BMJ 2007; 334 doi: (Published 05 April 2007) Cite this as: BMJ 2007;334:0-a
  1. Elizabeth Loder, research editor
  1. Boston
  1. eloder{at}

    It's easy to feel contempt for deluded practitioners of the past who advocated bloodletting and tonsillectomies for all. Easy, that is, until one considers emerging evidence that coronary stenting and postmenopausal hormone replacement therapy may well be the contemporary equivalents of those now discredited practices. These and other cautionary tales abound in this week's BMJ, reminding us of the dangers of medical enthusiasm for interventions and treatments—however well intentioned—that have not been subjected to careful scrutiny.

    A recent study in the New England Journal of Medicine concluded that patients with stable coronary artery disease do just as well with medical therapy as they do with percutaneous revascularization procedures. Susan Mayor interviews (doi: 10.1136/bmj.39174.633403.DB) a British physician who wrote an editorial in the BMJ last month (2007;334:593-594, doi: 10.1136/bmj.39154.552280.BE) commenting on a group of BMJ papers that also cast doubt on stenting (2007;334:617, 621, 624; doi: 10.1136/bmj.39106.476215.BE, 10.1136/bmj.39112.480023.BE, 10.1136/bmj.39129.442164.55). He suggests that percutaneous techniques have been less used in Europe than in the United States principally because “there have not been the same financial incentives to carry out some stenting.”

    It's impossible to read this week's clinical review (doi: 10.1136/bmj.39153.522535.BE), on management of the menopause, without thinking of the recent dramatic shift in medical attitudes towards postmenopausal hormone replacement therapy.

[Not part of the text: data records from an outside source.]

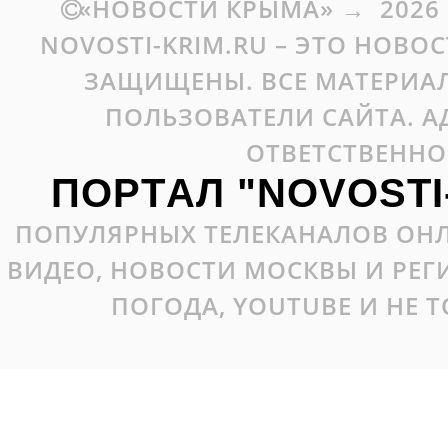
«НОВОСТИ КРЫМА»
→
2026
NOVOSTI-KRIM.RU – ЭТО НОВО
ЗАЩИЩЕНЫ. ВСЕ МАТЕРИАЛ
ПОЛЬЗОВАТЕЛИ САЙТА. А
ОТВЕТСТВЕННО
ПОРТАЛ "NOVOSTI
ПОПУЛЯРНЫХ ТЕЛЕКАНАЛОВ ОНЛ
ВИДЕО, НОВОСТИ МОСКВЫ И РЕ
ПОГОДА, YOUTUBE И НЕ 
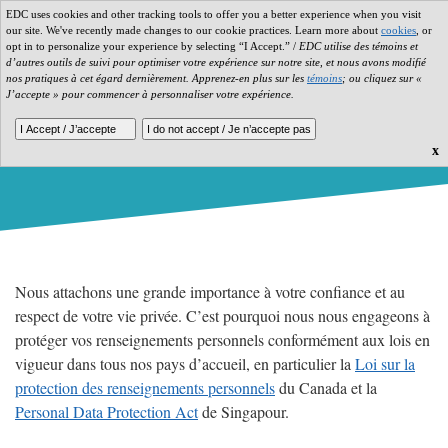
EDC uses cookies and other tracking tools to offer you a better experience when you visit
our site. We've recently made changes to our cookie practices. Learn more about
ENGLISH
cookies
, or
opt in to personalize your experience by selecting “I Accept.” /
EDC utilise des témoins et
d’autres outils de suivi pour optimiser votre expérience sur notre site, et nous avons modifié
nos pratiques à cet égard dernièrement. Apprenez-en plus sur les
témoins
; ou cliquez sur «
J’accepte » pour commencer à personnaliser votre expérience.
Énoncé de confidentialité
x
Nous attachons une grande importance à votre confiance et au
respect de votre vie privée. C’est pourquoi nous nous engageons à
protéger vos renseignements personnels conformément aux lois en
vigueur dans tous nos pays d’accueil, en particulier la
Loi sur la
protection des renseignements personnels
du Canada et la
Personal Data Protection Act
de Singapour.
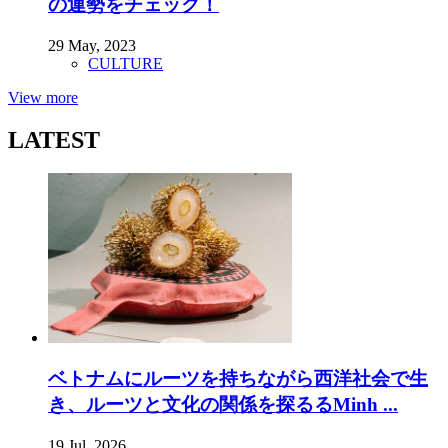
の運勢をチェック！
29 May, 2023
CULTURE
View more
LATEST
ベトナムにルーツを持ちながら西洋社会で生
き、ルーツと文化の関係を探るるMinh ...
19 Jul, 2026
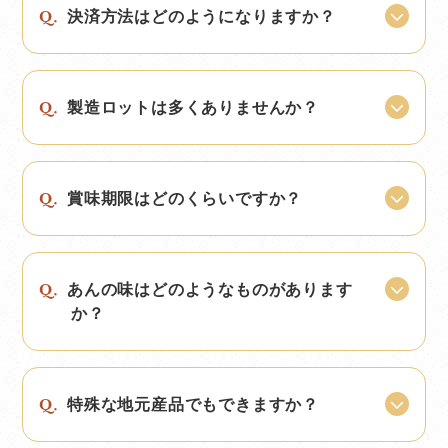
決済方法はどのようになりますか？
製造ロットは多くありませんか？
賞味期限はどのくらいですか？
あんの味はどのようなものがあります
か？
シールタイプ
箱入りタイプ
スライス:128個
小箱:120個
ひとくち:120個
細巻:64個
細巻:64個
4個入:64個
特殊な地元産品でもできますか？
3個入:64個
大箱:36個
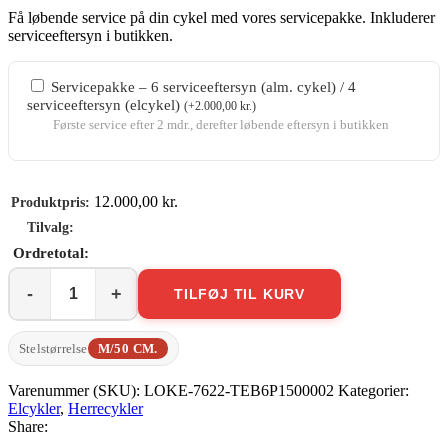
Få løbende service på din cykel med vores servicepakke. Inkluderer
serviceeftersyn i butikken.
Servicepakke – 6 serviceeftersyn (alm. cykel) / 4
serviceeftersyn (elcykel)
(
+
2.000,00
kr.
)
Første service efter 2 mdr., derefter løbende eftersyn i butikken
12.000,00
kr.
TILFØJ TIL KURV
Tenways
CGO600
PRO
Stelstørrelse
M/50 CM.
antal
Varenummer (SKU):
LOKE-7622-TEB6P1500002
Kategorier:
Elcykler
,
Herrecykler
Share:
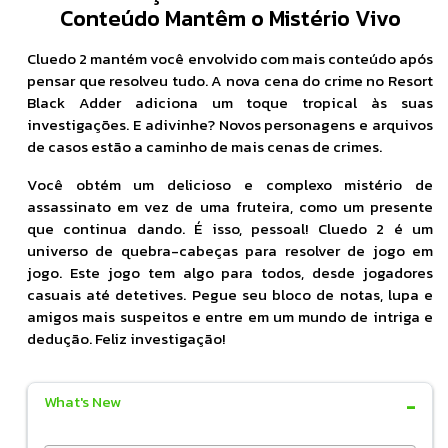
Conteúdo Mantêm o Mistério Vivo
Cluedo 2 mantém você envolvido com mais conteúdo após
pensar que resolveu tudo. A nova cena do crime no Resort
Black Adder adiciona um toque tropical às suas
investigações. E adivinhe? Novos personagens e arquivos
de casos estão a caminho de mais cenas de crimes.
Você obtém um delicioso e complexo mistério de
assassinato em vez de uma fruteira, como um presente
que continua dando. É isso, pessoal! Cluedo 2 é um
universo de quebra-cabeças para resolver de jogo em
jogo. Este jogo tem algo para todos, desde jogadores
casuais até detetives. Pegue seu bloco de notas, lupa e
amigos mais suspeitos e entre em um mundo de intriga e
dedução. Feliz investigação!
What's New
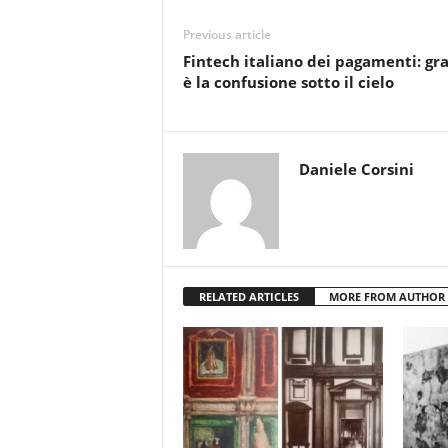
Previous article
Fintech italiano dei pagamenti: gr
è la confusione sotto il cielo
Daniele Corsini
RELATED ARTICLES
MORE FROM AUTHOR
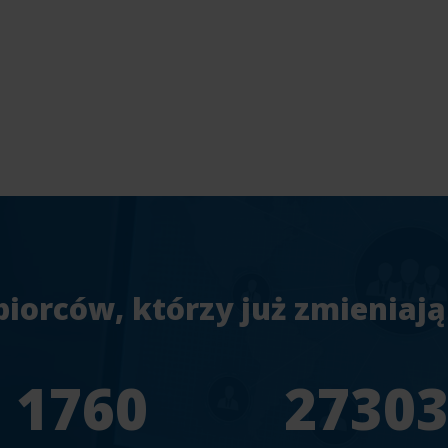
biorców, którzy już zmieniają
1956
3033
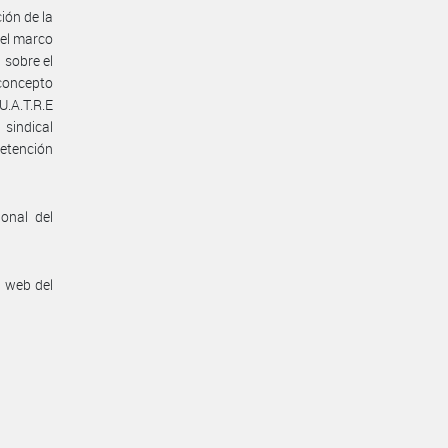
ión de la
 el marco
 sobre el
concepto
U.A.T.R.E
 sindical
retención
onal del
n web del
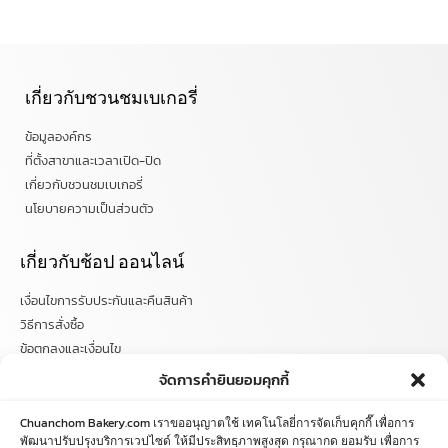
เกี่ยวกับชวนชมเบเกอรี่
ข้อมูลองค์กร
ที่ตั้งสาขาและเวลาเปิด-ปิด
เกี่ยวกับชวนชมเบเกอรี่
นโยบายความเป็นส่วนตัว
เกี่ยวกับช้อป ออนไลน์
เงื่อนไขการรับประกันและคืนสินค้า
วิธีการสั่งซื้อ
ข้อตกลงและเงื่อนไข
คำถามที่พบบ่อย
จัดการคำยินยอมคุกกี้
ติดตามข่าวสารได้ที่
Chuanchom Bakery.com เราขออนุญาตใช้ เทคโนโลยี่การจัดเก็บคุกกี๊ เพื่อการ
พัฒนาปรับปรุงบริการเวปไซด์ ให้มีประสิทธฺภาพสูงสุด กรุณากด ยอมรับ เพื่อการ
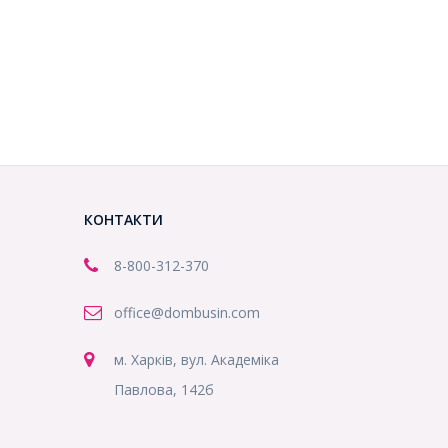
КОНТАКТИ
8-800
-312-370
office@dombusin.com
м. Харків, вул. Академіка
Павлова, 142б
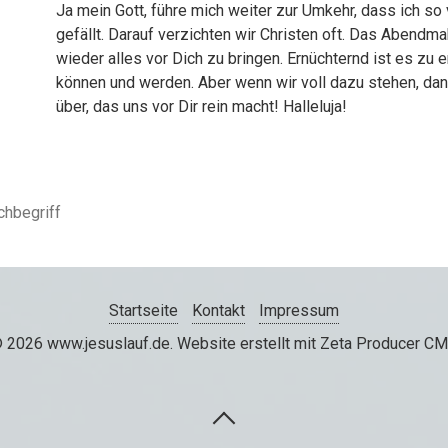
Ja mein Gott, führe mich weiter zur Umkehr, dass ich so 
gefällt. Darauf verzichten wir Christen oft. Das Abendm
wieder alles vor Dich zu bringen. Ernüchternd ist es zu e
können und werden. Aber wenn wir voll dazu stehen, dan
über, das uns vor Dir rein macht! Halleluja!
Startseite
Kontakt
Impressum
 2026 www.jesuslauf.de.
Website erstellt mit Zeta Producer C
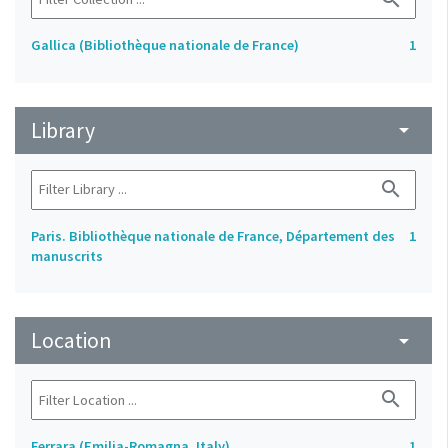
Gallica (Bibliothèque nationale de France)
1
Library
arrow_drop_down
search
Paris. Bibliothèque nationale de France, Département des
1
manuscrits
Location
arrow_drop_down
search
Ferrara (Emilia-Romagna, Italy)
1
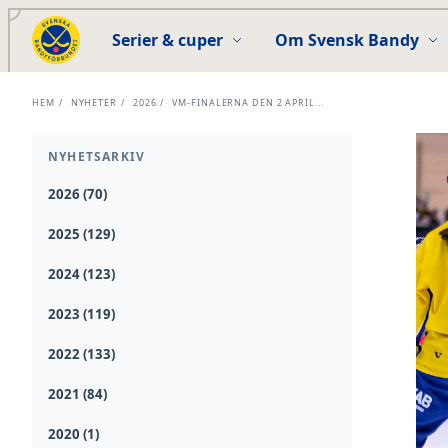
Serier & cuper
Om Svensk Bandy
HEM
/
NYHETER
/
2026
/
VM-FINALERNA DEN 2 APRIL...
NYHETSARKIV
2026 (70)
2025 (129)
2024 (123)
2023 (119)
2022 (133)
2021 (84)
2020 (1)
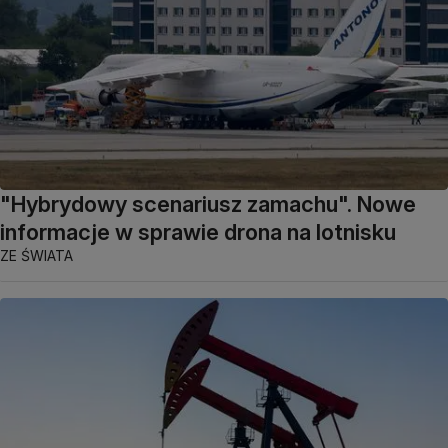
"Hybrydowy scenariusz zamachu". Nowe
informacje w sprawie drona na lotnisku
ZE ŚWIATA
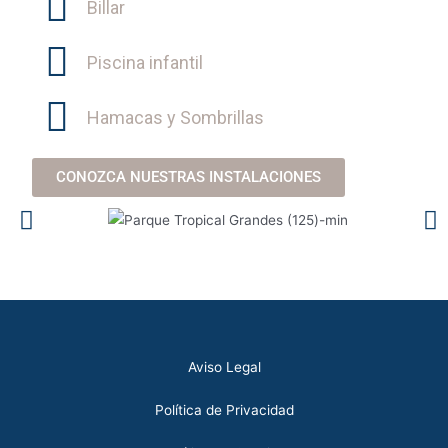
Billar
Piscina infantil
Hamacas y Sombrillas
CONOZCA NUESTRAS INSTALACIONES
Aviso Legal
Política de Privacidad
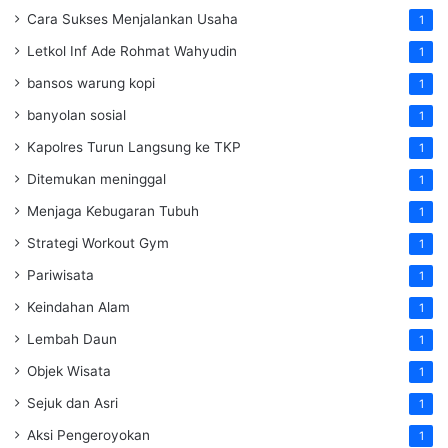
Cara Sukses Menjalankan Usaha
1
Letkol Inf Ade Rohmat Wahyudin
1
bansos warung kopi
1
banyolan sosial
1
Kapolres Turun Langsung ke TKP
1
Ditemukan meninggal
1
Menjaga Kebugaran Tubuh
1
Strategi Workout Gym
1
Pariwisata
1
Keindahan Alam
1
Lembah Daun
1
Objek Wisata
1
Sejuk dan Asri
1
Aksi Pengeroyokan
1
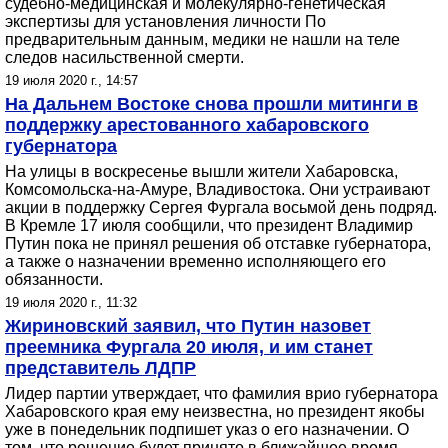
судебно-медицинская и молекулярно-генетическая
экспертизы для установления личности По
предварительным данным, медики не нашли на теле
следов насильственной смерти.
19 июля 2020 г., 14:57
На Дальнем Востоке снова прошли митинги в
поддержку арестованного хабаровского
губернатора
На улицы в воскресенье вышли жители Хабаровска,
Комсомольска-на-Амуре, Владивостока. Они устраивают
акции в поддержку Сергея Фургала восьмой день подряд.
В Кремле 17 июля сообщили, что президент Владимир
Путин пока не принял решения об отставке губернатора,
а также о назначении временно исполняющего его
обязанности.
19 июля 2020 г., 11:32
Жириновский заявил, что Путин назовет
преемника Фургала 20 июля, и им станет
представитель ЛДПР
Лидер партии утверждает, что фамилия врио губернатора
Хабаровского края ему неизвестна, но президент якобы
уже в понедельник подпишет указ о его назначении. О
том, что решение будет принято в ближайшее время,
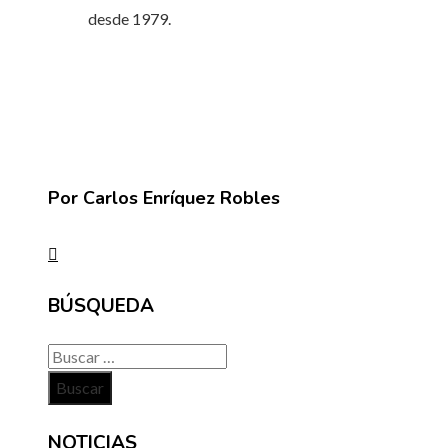
desde 1979.
Por Carlos Enríquez Robles
BÚSQUEDA
Buscar:
NOTICIAS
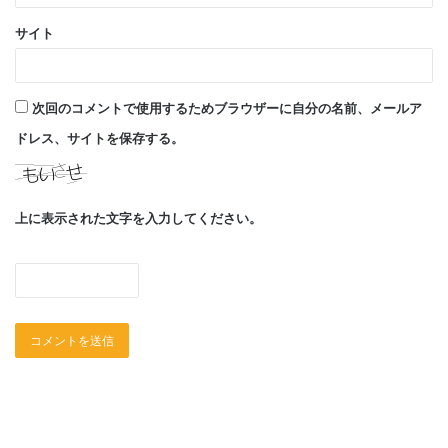
サイト
次回のコメントで使用するためブラウザーに自分の名前、メールア
ドレス、サイトを保存する。
上に表示された文字を入力してください。
9/30に35周年を迎えるそごう横浜店にて、35周年記念個展を
開催致します。
今回も6階エスカレーター前で毎日公開制作をする予定です。
米山奨学生からのレター紹介
新型コロナウイルスの水際対策として日本が行っている外国
人の入国制限措置により、出国したまま4月以降も日本へ戻っ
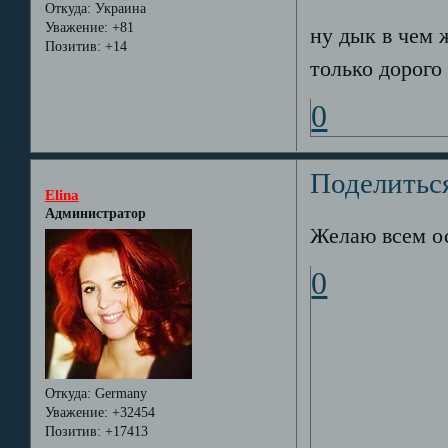
Откуда:
Украина
Уважение:
+81
ну дык в чем ж
Позитив:
+14
только дорого 
0
Поделитьс
Elina
Администратор
Желаю всем о
0
Откуда:
Germany
Уважение:
+32454
Позитив:
+17413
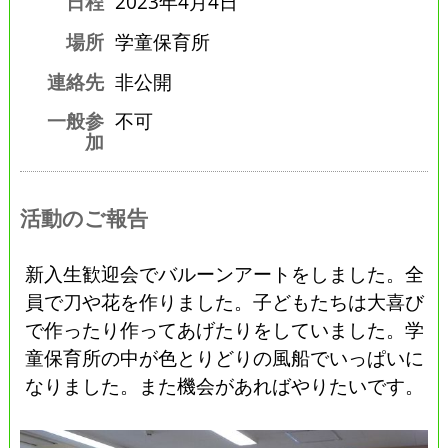
日程
2023年4月4日
場所
学童保育所
連絡先
非公開
一般参
不可
加
活動のご報告
新入生歓迎会でバルーンアートをしました。全
員で刀や花を作りました。子どもたちは大喜び
で作ったり作ってあげたりをしていました。学
童保育所の中が色とりどりの風船でいっぱいに
なりました。また機会があればやりたいです。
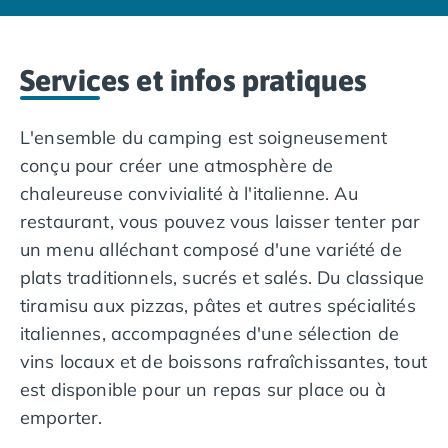
Camping Nord Portugal
Camping Porto
Camping Croatie
Services et infos pratiques
Camping Comté de Zadar
Camping Dalmatie
L'ensemble du camping est soigneusement
Camping Istrie
conçu pour créer une atmosphère de
Camping Porec
Camping Pula
chaleureuse convivialité à l'italienne. Au
Camping Rovinj
restaurant, vous pouvez vous laisser tenter par
Camping Kvarner
un menu alléchant composé d'une variété de
Autres destinations
plats traditionnels, sucrés et salés. Du classique
Camping Suisse
tiramisu aux pizzas, pâtes et autres spécialités
Camping Belgique
italiennes, accompagnées d'une sélection de
Camping Pays-Bas
Camping Brabant-Septentrional
vins locaux et de boissons rafraîchissantes, tout
Camping Frise
est disponible pour un repas sur place ou à
Camping Hollande-Méridionale
emporter.
Camping Limbourg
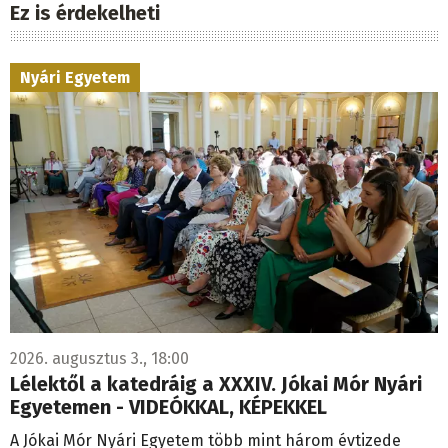
Ez is érdekelheti
Nyári Egyetem
2026. augusztus 3., 18:00
Lélektől a katedráig a XXXIV. Jókai Mór Nyári
Egyetemen - VIDEÓKKAL, KÉPEKKEL
A Jókai Mór Nyári Egyetem több mint három évtizede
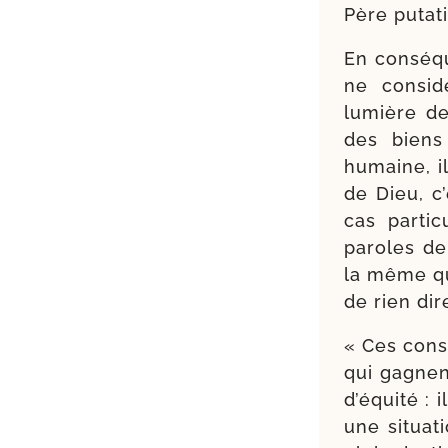
Père puta­t
En consé­q
ne consi­
lumière des
des biens 
humaine, il
de Dieu, c’
cas par­ti
paroles d
la même que
de rien dir
« Ces consi
qui gagnent
d’é­qui­té : 
une situa­t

Unbridled enthusiasm for the presumed benefits of hormone replacement therapy has been replaced by notable caution, with the bulk of experts recommending short term, low dose use of treatment only for women with intolerable symptoms such as flushing. The use of hormonal therapy to treat almost all menopausal symptoms meant that little effort was expended to find alternative treatments. Now that the dangers of hormonal treatments have been revealed, we are left with a paucity of effective treatment alternatives. A few that have modest evidence of benefit include clonidine, some selective serotonoin and noradrenaline reuptake inhibitors, gabapentin and Vitamin E.

    What other medical orthodoxies might join hormone replacement therapy and stenting on the ever -growing list of discredited interventions? Nicola Low examines (doi: 10.1136/bmj.39154.378079.BE) the enthusiasm for chlamydial screening—ill advised, she says, in the absence of good evidence about its benefits. Once again, it seems, screening programs have been advocated in the absence of evidence that benefits exceed harms, that costs are reasonable, and that fundamental criteria for screening are met.

    A mass vaccination campaign against a common sexually transmitted disease is not the slam-dunk one might have thought, either, at least not in the United States. Enthusiasm for widespread programs to vaccinate young girls against human papillomaviruses that cause cervical cancer and genital warts has been tempered by a surprise backlash. In this case, the usual anti-vaccination types find themselves with some strange bedfellows, including those who feel that the long term harm to benefit balance has not been adequately studied. The fact remains, though, that the opposition to Texas governor Rick Perry's proposal for compulsory vaccination is less about the medical issues involved and more about perceptions of corporate influence and profiteering. Perry has ties to vaccine manufacturer Merck, and this has led to skepticism about his motives in recommending mass vaccination. (doi: 10.1136/bmj.39164.510127.AD)

    And a final cautionary tale, which may have the salutary effect of making you grateful for your current place in the medical profession: “There are jobs worse than yours.” Mary Black lists five of them (doi: 10.1136/bmj.39170.612986.59), including “head of medical services at Guantanamo Bay” and “surgeon in the commercial kidney transplant trade.” These, she says, are jobs that “are difficult to justify to your children, and are likely to be a source of regret on your deathbed.”